TASK OBJECTIVE: Copy out each record that follows exactly, and omit any picture you find.

++++ RECORDS FOR THIS TASK ++++

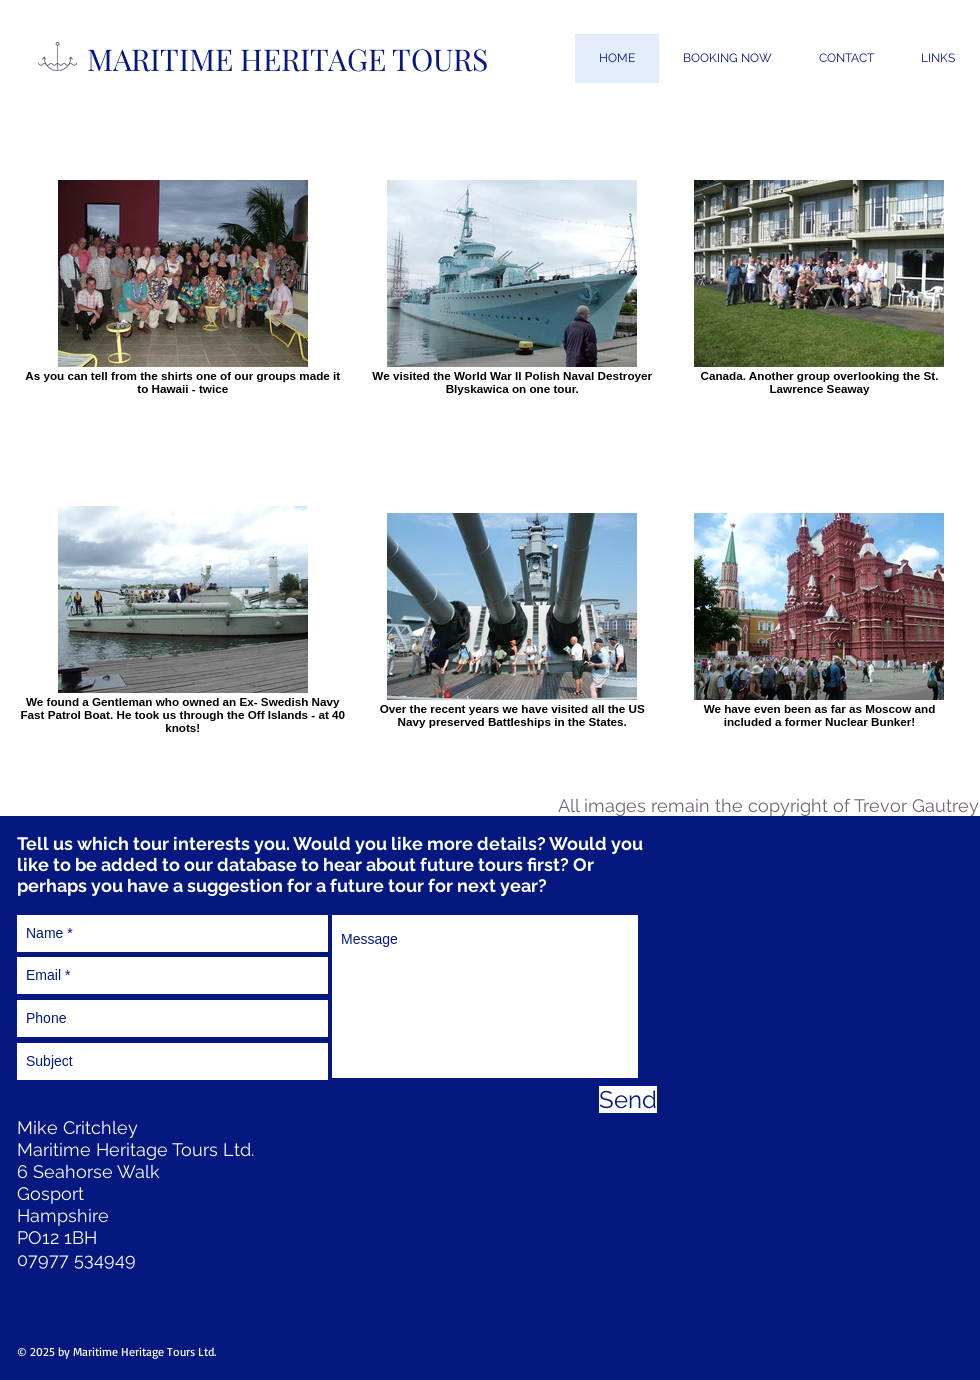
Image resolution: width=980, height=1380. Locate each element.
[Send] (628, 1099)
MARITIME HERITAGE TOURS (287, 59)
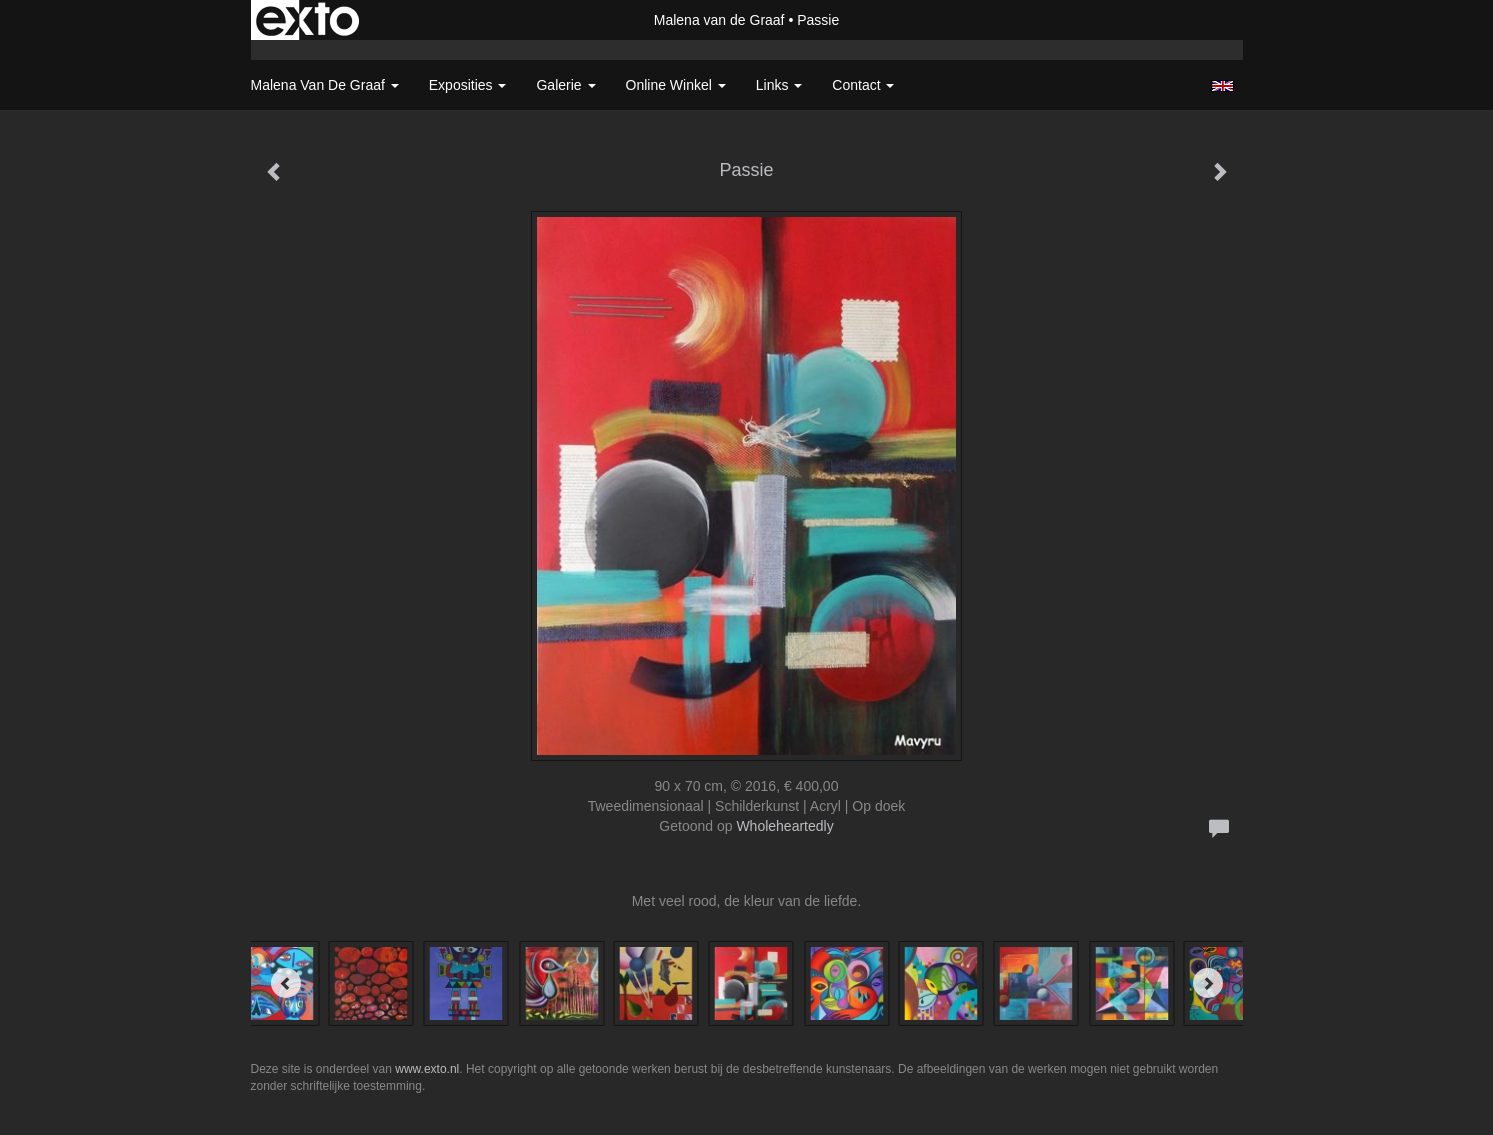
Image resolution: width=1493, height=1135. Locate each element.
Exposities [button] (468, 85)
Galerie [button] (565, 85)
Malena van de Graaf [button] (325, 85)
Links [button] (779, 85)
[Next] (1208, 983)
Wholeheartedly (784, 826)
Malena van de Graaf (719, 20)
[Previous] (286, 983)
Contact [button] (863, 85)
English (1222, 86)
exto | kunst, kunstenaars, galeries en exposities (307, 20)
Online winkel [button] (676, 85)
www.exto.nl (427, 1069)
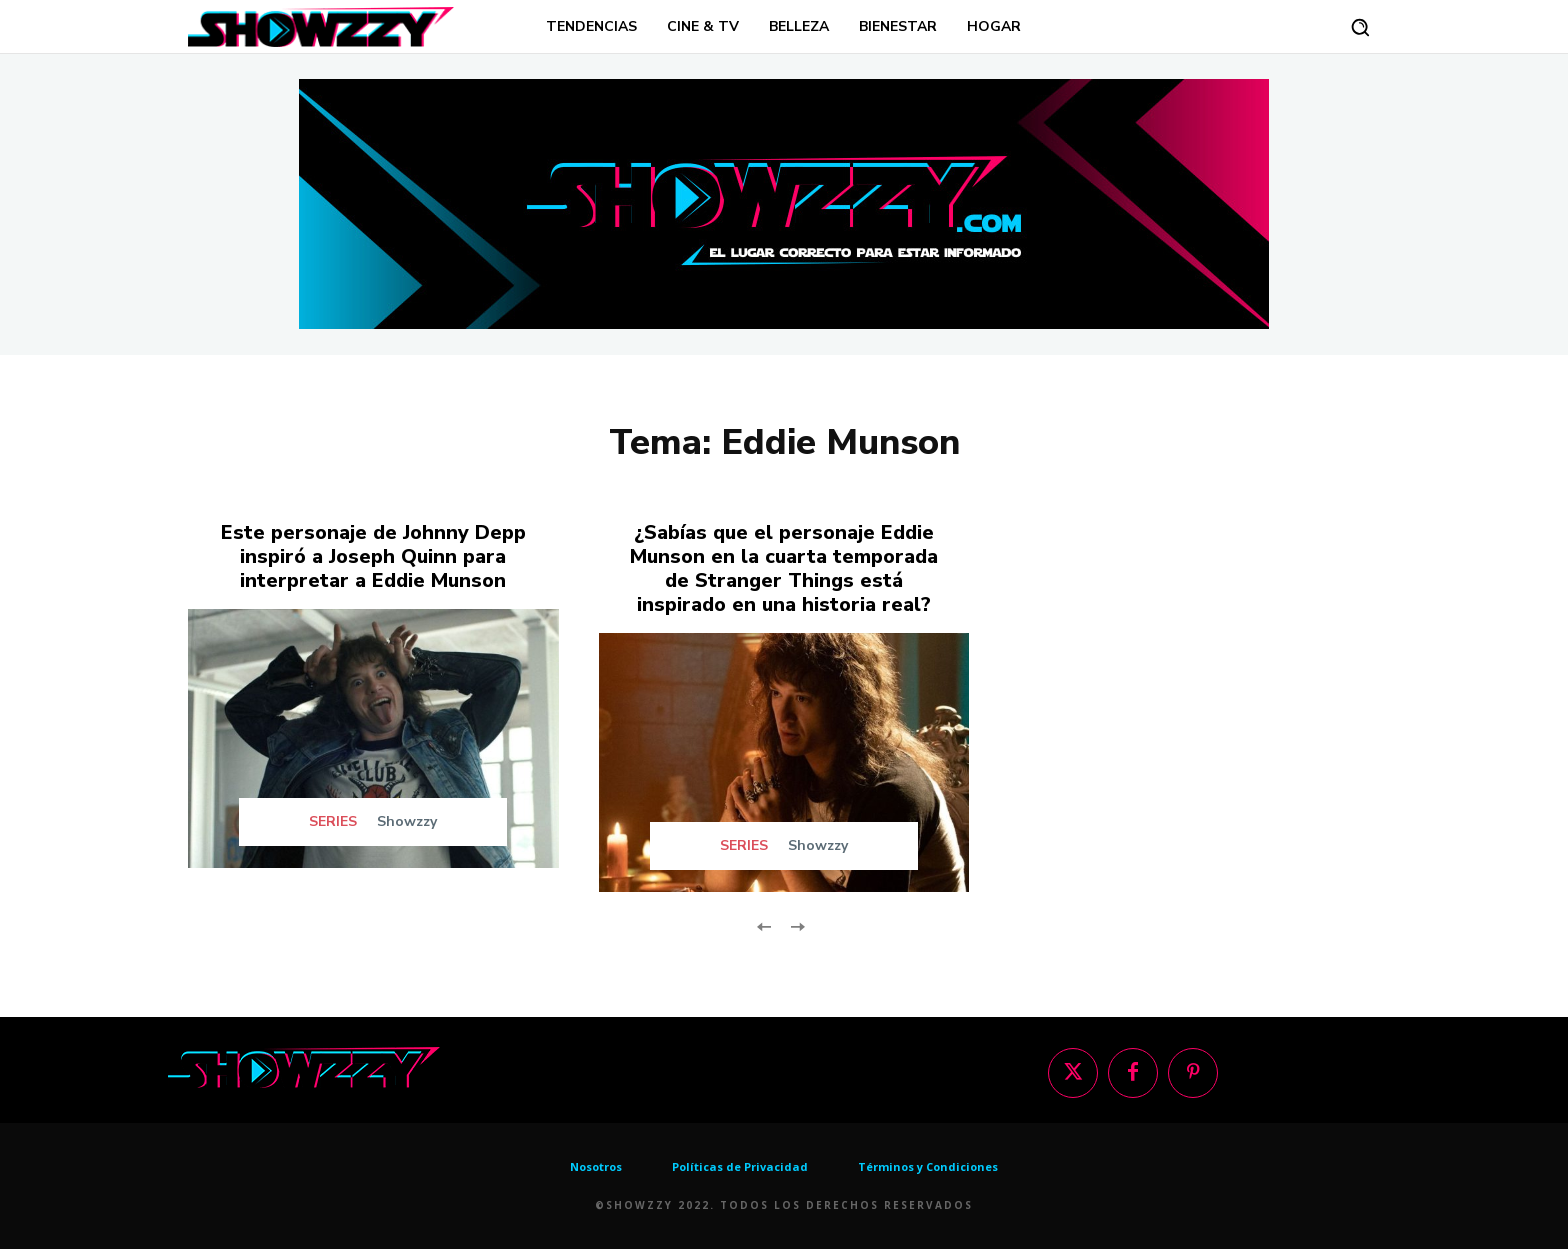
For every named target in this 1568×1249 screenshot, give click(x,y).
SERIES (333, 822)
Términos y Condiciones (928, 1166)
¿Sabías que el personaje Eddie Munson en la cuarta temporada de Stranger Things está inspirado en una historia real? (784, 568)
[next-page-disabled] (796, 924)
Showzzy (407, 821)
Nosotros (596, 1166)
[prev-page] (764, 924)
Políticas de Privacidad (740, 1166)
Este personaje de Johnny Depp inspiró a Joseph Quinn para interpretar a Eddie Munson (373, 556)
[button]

++++

TASK ANSWER:
Image resolution: width=980, height=1380. Locate each element.
[Send] (628, 1099)
MARITIME HERITAGE TOURS (287, 59)
Image resolution: width=1493, height=1135. Locate each element.
Exposities [button] (468, 85)
Galerie [button] (565, 85)
Malena van de Graaf [button] (325, 85)
Links [button] (779, 85)
[Next] (1208, 983)
Wholeheartedly (784, 826)
Malena van de Graaf (719, 20)
[Previous] (286, 983)
Contact [button] (863, 85)
English (1222, 86)
exto | kunst, kunstenaars, galeries en exposities (307, 20)
Online winkel [button] (676, 85)
www.exto.nl (427, 1069)
For every named target in this 1568×1249 screenshot, give click(x,y).
SERIES (333, 822)
Términos y Condiciones (928, 1166)
¿Sabías que el personaje Eddie Munson en la cuarta temporada de Stranger Things está inspirado en una historia real? (784, 568)
[next-page-disabled] (796, 924)
Showzzy (407, 821)
Nosotros (596, 1166)
[prev-page] (764, 924)
Políticas de Privacidad (740, 1166)
Este personaje de Johnny Depp inspiró a Joseph Quinn para interpretar a Eddie Munson (373, 556)
[button]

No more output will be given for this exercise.